鉄鋼の伊ベルトラーメ、ルーマニア新工場に3億ユーロ投資

●「欧州グリーンディール」に沿い環境対応を強化

●『ゼロエミッション鋼』の製造技術確立を目指す

棒鋼・特殊鋼大手の伊AFVベルトラーメは5日、ルーマニアに3億ユーロを投じて鉄筋・線材工場を新設すると発表した。欧州連合(EU)の包括的な環境政策「欧州グリーンディール」に沿い、製造過程で排出される温暖化ガスと粉じん・煤塵(ばいじん)を最低限に抑えるとともに、ルーマニアで高まる建設需要に対応する狙い。現在、具体的な建設地を選定中だ。

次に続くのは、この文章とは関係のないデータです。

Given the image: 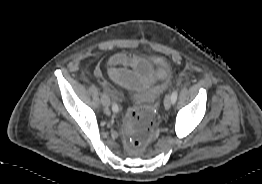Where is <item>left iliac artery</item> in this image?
Segmentation results:
<instances>
[{"mask_svg":"<svg viewBox=\"0 0 262 184\" xmlns=\"http://www.w3.org/2000/svg\"><path fill=\"white\" fill-rule=\"evenodd\" d=\"M177 96H178L177 90L173 91V92H172V95H171L172 104H174V103L176 102Z\"/></svg>","mask_w":262,"mask_h":184,"instance_id":"obj_1","label":"left iliac artery"}]
</instances>
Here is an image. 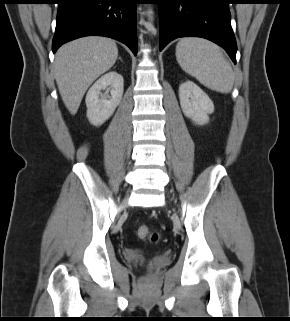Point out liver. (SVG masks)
Here are the masks:
<instances>
[{"label": "liver", "mask_w": 290, "mask_h": 321, "mask_svg": "<svg viewBox=\"0 0 290 321\" xmlns=\"http://www.w3.org/2000/svg\"><path fill=\"white\" fill-rule=\"evenodd\" d=\"M118 48L110 38L88 36L61 46L55 56L54 76L62 100L72 115L88 87L116 62Z\"/></svg>", "instance_id": "obj_1"}]
</instances>
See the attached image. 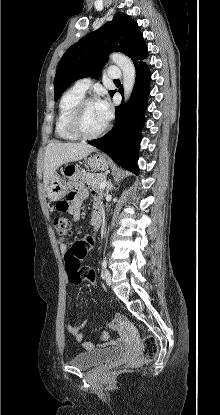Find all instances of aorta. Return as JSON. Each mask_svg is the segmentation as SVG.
<instances>
[{"mask_svg":"<svg viewBox=\"0 0 220 415\" xmlns=\"http://www.w3.org/2000/svg\"><path fill=\"white\" fill-rule=\"evenodd\" d=\"M110 59L120 67L123 72V90L125 101L129 99L133 91L136 79V70L133 62L121 53H112Z\"/></svg>","mask_w":220,"mask_h":415,"instance_id":"762f6f07","label":"aorta"}]
</instances>
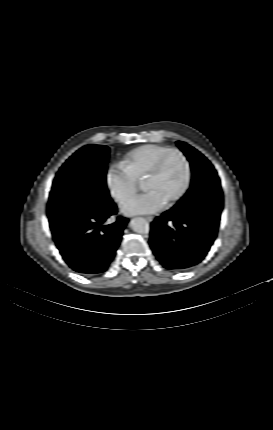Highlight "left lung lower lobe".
I'll list each match as a JSON object with an SVG mask.
<instances>
[{
  "mask_svg": "<svg viewBox=\"0 0 273 430\" xmlns=\"http://www.w3.org/2000/svg\"><path fill=\"white\" fill-rule=\"evenodd\" d=\"M222 208L221 190L205 188L158 216L149 243L160 263L183 270L201 262L216 238Z\"/></svg>",
  "mask_w": 273,
  "mask_h": 430,
  "instance_id": "1",
  "label": "left lung lower lobe"
}]
</instances>
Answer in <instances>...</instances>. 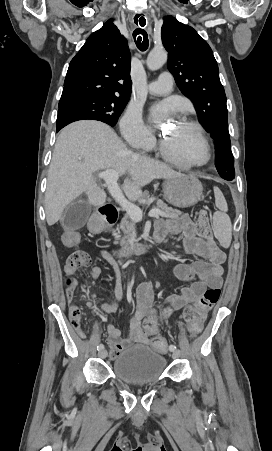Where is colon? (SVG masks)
Here are the masks:
<instances>
[{
	"label": "colon",
	"instance_id": "1",
	"mask_svg": "<svg viewBox=\"0 0 272 451\" xmlns=\"http://www.w3.org/2000/svg\"><path fill=\"white\" fill-rule=\"evenodd\" d=\"M198 227L204 232V248L206 249H214L216 244L212 240L211 236V227L209 223V214L207 211L203 210L200 212L197 219ZM63 238L65 239L66 249L67 250H76L78 243V236L76 235L75 230H64ZM91 258L87 252L84 251H74L69 254L66 268L67 269H77V268H86L90 265ZM65 286L68 289H71L74 286V283L71 280H68L65 283ZM221 296V291L216 288L208 289L198 300L196 305L189 306L184 311V318L188 324V328L190 333L197 334L201 330V326L205 317V314L213 308L215 304L218 303ZM72 318V324L76 330L80 331V335L83 336V332L81 331V326L79 322V311L77 309H73L70 312ZM153 346L155 351H159L161 353H166L168 349V341L163 338H155L153 341Z\"/></svg>",
	"mask_w": 272,
	"mask_h": 451
}]
</instances>
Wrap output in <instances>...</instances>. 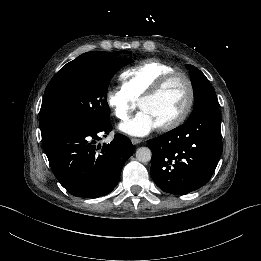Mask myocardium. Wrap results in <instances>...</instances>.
Returning a JSON list of instances; mask_svg holds the SVG:
<instances>
[{
	"label": "myocardium",
	"instance_id": "obj_1",
	"mask_svg": "<svg viewBox=\"0 0 261 261\" xmlns=\"http://www.w3.org/2000/svg\"><path fill=\"white\" fill-rule=\"evenodd\" d=\"M178 77L183 78L184 81L186 82L188 88V98L183 110L178 116H176L174 119L170 120L169 122L161 126H158V128L161 131H169L178 127L191 112L195 100V89L190 76L185 72L176 71V70L166 73L152 86L150 91L146 93L144 96H142L141 99L139 100V107H140L143 102L156 98L170 82H172L175 78Z\"/></svg>",
	"mask_w": 261,
	"mask_h": 261
}]
</instances>
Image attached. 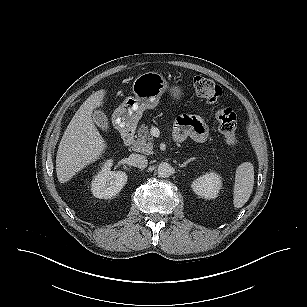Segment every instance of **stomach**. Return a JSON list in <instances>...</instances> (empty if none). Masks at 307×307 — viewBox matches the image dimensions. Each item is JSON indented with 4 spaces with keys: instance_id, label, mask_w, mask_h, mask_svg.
I'll use <instances>...</instances> for the list:
<instances>
[{
    "instance_id": "0dacf381",
    "label": "stomach",
    "mask_w": 307,
    "mask_h": 307,
    "mask_svg": "<svg viewBox=\"0 0 307 307\" xmlns=\"http://www.w3.org/2000/svg\"><path fill=\"white\" fill-rule=\"evenodd\" d=\"M167 90L176 100L181 99L183 95L180 86H169L166 79L157 72L139 75L132 84L134 96L127 97L112 115L115 127L119 130L135 127L144 110L155 108Z\"/></svg>"
}]
</instances>
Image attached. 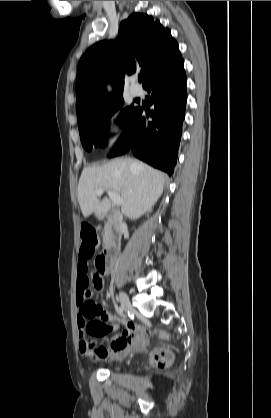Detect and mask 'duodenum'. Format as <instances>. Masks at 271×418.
I'll list each match as a JSON object with an SVG mask.
<instances>
[{"mask_svg": "<svg viewBox=\"0 0 271 418\" xmlns=\"http://www.w3.org/2000/svg\"><path fill=\"white\" fill-rule=\"evenodd\" d=\"M99 217L107 220L105 246L97 259L100 271L105 273L113 266L117 259L125 227L116 212L101 214Z\"/></svg>", "mask_w": 271, "mask_h": 418, "instance_id": "1", "label": "duodenum"}]
</instances>
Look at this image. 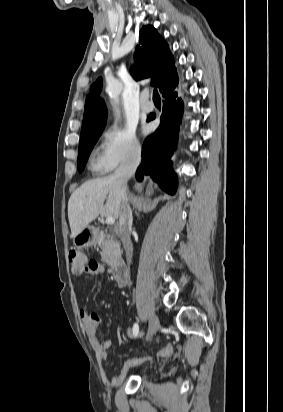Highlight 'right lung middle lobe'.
Segmentation results:
<instances>
[{
	"label": "right lung middle lobe",
	"instance_id": "dd1d6c3e",
	"mask_svg": "<svg viewBox=\"0 0 283 412\" xmlns=\"http://www.w3.org/2000/svg\"><path fill=\"white\" fill-rule=\"evenodd\" d=\"M101 132L89 134L81 137L78 150V171L82 172L88 160L91 150L97 142Z\"/></svg>",
	"mask_w": 283,
	"mask_h": 412
}]
</instances>
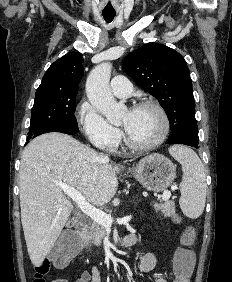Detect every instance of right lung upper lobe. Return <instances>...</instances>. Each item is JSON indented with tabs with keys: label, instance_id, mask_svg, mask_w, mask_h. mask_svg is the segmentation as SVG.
<instances>
[{
	"label": "right lung upper lobe",
	"instance_id": "1",
	"mask_svg": "<svg viewBox=\"0 0 232 282\" xmlns=\"http://www.w3.org/2000/svg\"><path fill=\"white\" fill-rule=\"evenodd\" d=\"M82 54L74 52L55 61L43 76L36 93L77 94L83 76Z\"/></svg>",
	"mask_w": 232,
	"mask_h": 282
}]
</instances>
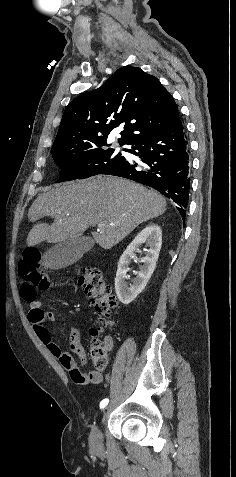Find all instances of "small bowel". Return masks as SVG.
I'll use <instances>...</instances> for the list:
<instances>
[{
    "mask_svg": "<svg viewBox=\"0 0 236 477\" xmlns=\"http://www.w3.org/2000/svg\"><path fill=\"white\" fill-rule=\"evenodd\" d=\"M28 318L38 338L43 342L51 354L60 360L62 366L69 373L74 383L98 384L103 381V375L99 371L83 373L78 368L75 356L83 365H85L87 362L85 349L79 342V337L82 333V329L80 327H74L70 333L71 349L74 353L73 354L70 351L62 349L61 346L53 339L48 324L55 321L56 315L54 312L44 310L43 304L39 301H35L29 306ZM104 347L107 352H110L113 348V340L109 337L106 338L104 341Z\"/></svg>",
    "mask_w": 236,
    "mask_h": 477,
    "instance_id": "1",
    "label": "small bowel"
}]
</instances>
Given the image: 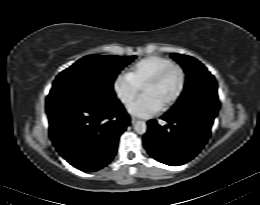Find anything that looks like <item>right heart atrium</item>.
I'll list each match as a JSON object with an SVG mask.
<instances>
[{
  "instance_id": "d8ad5b80",
  "label": "right heart atrium",
  "mask_w": 260,
  "mask_h": 205,
  "mask_svg": "<svg viewBox=\"0 0 260 205\" xmlns=\"http://www.w3.org/2000/svg\"><path fill=\"white\" fill-rule=\"evenodd\" d=\"M114 88L118 96L124 101L129 99L133 95V92L127 90L126 83L122 78H118L116 80Z\"/></svg>"
}]
</instances>
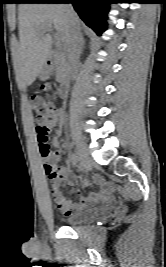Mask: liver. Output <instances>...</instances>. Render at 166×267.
Listing matches in <instances>:
<instances>
[{"label": "liver", "mask_w": 166, "mask_h": 267, "mask_svg": "<svg viewBox=\"0 0 166 267\" xmlns=\"http://www.w3.org/2000/svg\"><path fill=\"white\" fill-rule=\"evenodd\" d=\"M18 20L16 78L23 86H30L51 56L52 39L44 29L53 25L67 44V16L61 4L26 3L18 7Z\"/></svg>", "instance_id": "6515ba94"}]
</instances>
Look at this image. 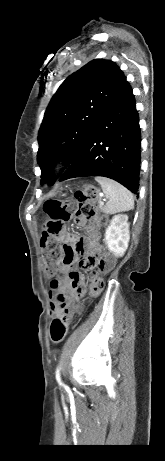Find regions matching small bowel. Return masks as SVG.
<instances>
[{
    "instance_id": "1",
    "label": "small bowel",
    "mask_w": 165,
    "mask_h": 461,
    "mask_svg": "<svg viewBox=\"0 0 165 461\" xmlns=\"http://www.w3.org/2000/svg\"><path fill=\"white\" fill-rule=\"evenodd\" d=\"M77 224V230H68L66 234L69 250L77 251H61L60 264L55 270L64 277L52 280L50 285L51 314L57 316L63 313L68 321L73 317V300L79 299L86 292L84 277L75 269L78 255L83 258L79 265L84 268H96L89 267L87 259L97 255L100 250L99 230L91 225H84L85 221L80 218L77 219Z\"/></svg>"
}]
</instances>
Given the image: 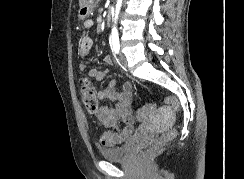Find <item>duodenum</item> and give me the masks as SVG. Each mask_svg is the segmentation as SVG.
<instances>
[{"instance_id":"duodenum-1","label":"duodenum","mask_w":244,"mask_h":179,"mask_svg":"<svg viewBox=\"0 0 244 179\" xmlns=\"http://www.w3.org/2000/svg\"><path fill=\"white\" fill-rule=\"evenodd\" d=\"M111 14H112V10H111V9H109V10H108V16H107V20H109V19H110Z\"/></svg>"}]
</instances>
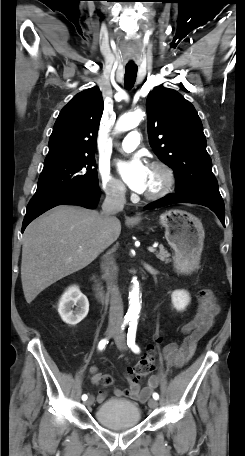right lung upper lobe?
I'll list each match as a JSON object with an SVG mask.
<instances>
[{"label":"right lung upper lobe","instance_id":"obj_1","mask_svg":"<svg viewBox=\"0 0 245 456\" xmlns=\"http://www.w3.org/2000/svg\"><path fill=\"white\" fill-rule=\"evenodd\" d=\"M102 113L103 98L98 87L75 95L61 110L54 124L44 165L93 155Z\"/></svg>","mask_w":245,"mask_h":456}]
</instances>
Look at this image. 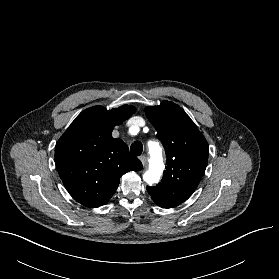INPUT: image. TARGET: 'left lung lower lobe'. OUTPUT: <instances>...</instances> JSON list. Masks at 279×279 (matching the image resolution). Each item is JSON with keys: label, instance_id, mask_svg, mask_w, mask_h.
<instances>
[{"label": "left lung lower lobe", "instance_id": "1", "mask_svg": "<svg viewBox=\"0 0 279 279\" xmlns=\"http://www.w3.org/2000/svg\"><path fill=\"white\" fill-rule=\"evenodd\" d=\"M155 203L162 208H172L177 206L175 204H167V203H160V202H155Z\"/></svg>", "mask_w": 279, "mask_h": 279}]
</instances>
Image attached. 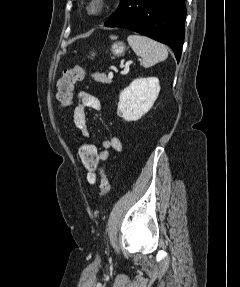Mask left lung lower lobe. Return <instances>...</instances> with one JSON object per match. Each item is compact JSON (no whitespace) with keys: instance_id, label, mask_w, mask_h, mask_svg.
Instances as JSON below:
<instances>
[{"instance_id":"1","label":"left lung lower lobe","mask_w":240,"mask_h":287,"mask_svg":"<svg viewBox=\"0 0 240 287\" xmlns=\"http://www.w3.org/2000/svg\"><path fill=\"white\" fill-rule=\"evenodd\" d=\"M185 17L184 0H121L104 25L126 28L167 44L179 62Z\"/></svg>"}]
</instances>
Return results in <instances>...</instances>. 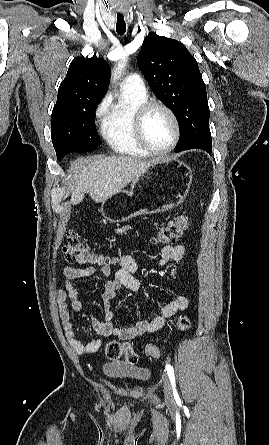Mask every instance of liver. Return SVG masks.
<instances>
[{
    "label": "liver",
    "instance_id": "6515ba94",
    "mask_svg": "<svg viewBox=\"0 0 269 445\" xmlns=\"http://www.w3.org/2000/svg\"><path fill=\"white\" fill-rule=\"evenodd\" d=\"M155 162L141 161L129 156L81 160L73 170L76 174V186L70 202L73 205L79 204L83 201L85 193H89L96 203L104 202Z\"/></svg>",
    "mask_w": 269,
    "mask_h": 445
}]
</instances>
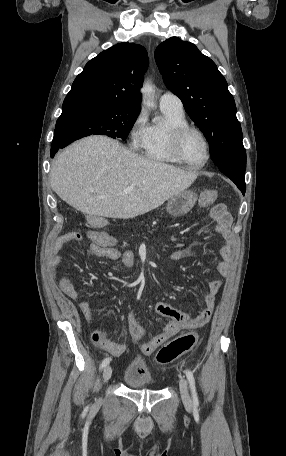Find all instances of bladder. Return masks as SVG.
I'll use <instances>...</instances> for the list:
<instances>
[{
    "instance_id": "1",
    "label": "bladder",
    "mask_w": 286,
    "mask_h": 456,
    "mask_svg": "<svg viewBox=\"0 0 286 456\" xmlns=\"http://www.w3.org/2000/svg\"><path fill=\"white\" fill-rule=\"evenodd\" d=\"M124 384L130 389H150L152 377L147 366L142 362L133 361L124 373Z\"/></svg>"
}]
</instances>
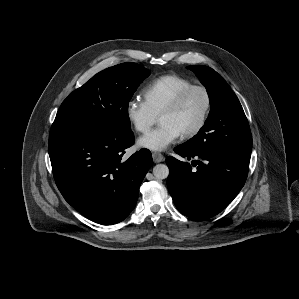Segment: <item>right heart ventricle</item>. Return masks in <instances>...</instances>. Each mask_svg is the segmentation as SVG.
I'll list each match as a JSON object with an SVG mask.
<instances>
[{
  "mask_svg": "<svg viewBox=\"0 0 299 299\" xmlns=\"http://www.w3.org/2000/svg\"><path fill=\"white\" fill-rule=\"evenodd\" d=\"M191 85L193 82L188 78L175 74L163 75L150 82L142 90V96L157 117L176 95Z\"/></svg>",
  "mask_w": 299,
  "mask_h": 299,
  "instance_id": "right-heart-ventricle-1",
  "label": "right heart ventricle"
}]
</instances>
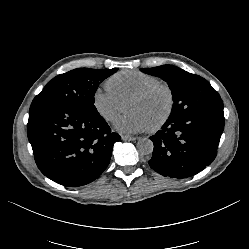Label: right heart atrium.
<instances>
[{"label":"right heart atrium","mask_w":249,"mask_h":249,"mask_svg":"<svg viewBox=\"0 0 249 249\" xmlns=\"http://www.w3.org/2000/svg\"><path fill=\"white\" fill-rule=\"evenodd\" d=\"M92 104L97 114L107 122L112 121L123 106L122 100L107 87L94 90Z\"/></svg>","instance_id":"right-heart-atrium-1"}]
</instances>
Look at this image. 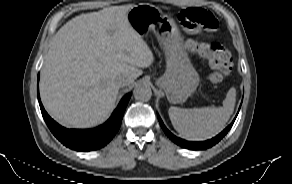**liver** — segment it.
I'll list each match as a JSON object with an SVG mask.
<instances>
[{
  "label": "liver",
  "mask_w": 292,
  "mask_h": 184,
  "mask_svg": "<svg viewBox=\"0 0 292 184\" xmlns=\"http://www.w3.org/2000/svg\"><path fill=\"white\" fill-rule=\"evenodd\" d=\"M133 6H114L76 16L53 38L40 79L42 103L58 123L88 128L105 120L119 86L150 66L153 53L129 24ZM128 84V85H129Z\"/></svg>",
  "instance_id": "liver-1"
}]
</instances>
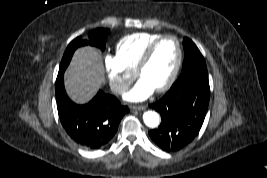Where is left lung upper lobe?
Listing matches in <instances>:
<instances>
[{
  "instance_id": "obj_1",
  "label": "left lung upper lobe",
  "mask_w": 267,
  "mask_h": 178,
  "mask_svg": "<svg viewBox=\"0 0 267 178\" xmlns=\"http://www.w3.org/2000/svg\"><path fill=\"white\" fill-rule=\"evenodd\" d=\"M183 47L185 52L182 73L177 82L187 79H202L208 81V73L205 60L197 46L189 39L184 38Z\"/></svg>"
}]
</instances>
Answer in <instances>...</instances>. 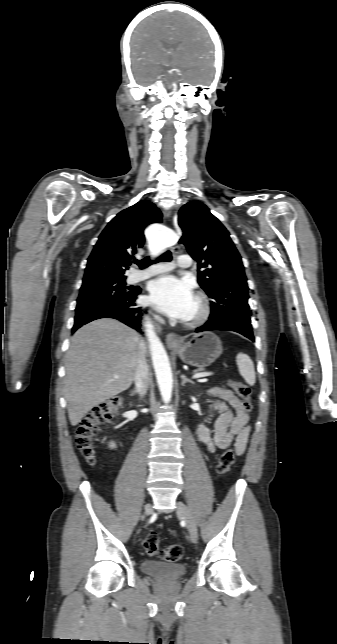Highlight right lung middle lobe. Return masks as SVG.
Segmentation results:
<instances>
[{
    "label": "right lung middle lobe",
    "instance_id": "1",
    "mask_svg": "<svg viewBox=\"0 0 337 644\" xmlns=\"http://www.w3.org/2000/svg\"><path fill=\"white\" fill-rule=\"evenodd\" d=\"M124 278H94L83 281L76 311L127 300L136 289L126 287Z\"/></svg>",
    "mask_w": 337,
    "mask_h": 644
}]
</instances>
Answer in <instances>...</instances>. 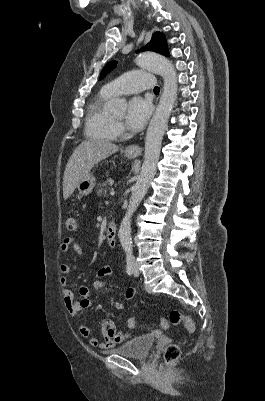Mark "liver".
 <instances>
[{"mask_svg": "<svg viewBox=\"0 0 265 401\" xmlns=\"http://www.w3.org/2000/svg\"><path fill=\"white\" fill-rule=\"evenodd\" d=\"M117 144L109 140H83L70 156L63 176V198L73 194L78 182L90 172L94 164L114 154Z\"/></svg>", "mask_w": 265, "mask_h": 401, "instance_id": "6515ba94", "label": "liver"}]
</instances>
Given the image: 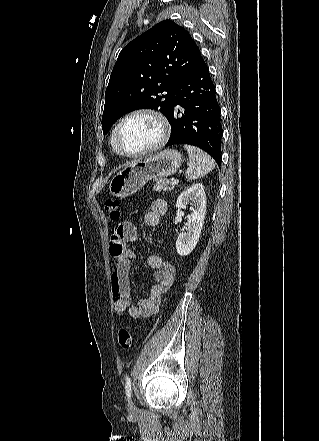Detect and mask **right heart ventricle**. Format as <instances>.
<instances>
[{"label":"right heart ventricle","mask_w":319,"mask_h":441,"mask_svg":"<svg viewBox=\"0 0 319 441\" xmlns=\"http://www.w3.org/2000/svg\"><path fill=\"white\" fill-rule=\"evenodd\" d=\"M111 146H112V148H113V151H114L116 154H119L118 151L116 150L115 146H114L113 133H112V136H111Z\"/></svg>","instance_id":"obj_1"}]
</instances>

新工場には製鋼所・圧延所を設けるほか、出力100メガワット(MW)の太陽光発電所も併設する。年産能力は約60万トン。直接雇用で250人、間接雇用で150人の雇用創出が見込まれる。

ベルトラーメによると、欧州では過去10年以上、グリーンフィールド投資で製鋼所が建設されてこなかった。現時点では「『ゼロエミッション鋼』は技術的に難しいが、可能な範囲で実現し、最高の技術標準を打ち立てたい(仏ルーマニア・グループ事業開発部長のカルロ・ベルトラーメ氏)と抱負を述べている。

ベルトラーメは1896年の創業。本国イタリアのほか、フランス、スイス、ルーマニアで計6工場を運営する。ルーマニアでは2006年にブルガリア国境に近いカララシに子会社ドナラムを設立し、熱間圧延棒鋼・特殊鋼を製造している。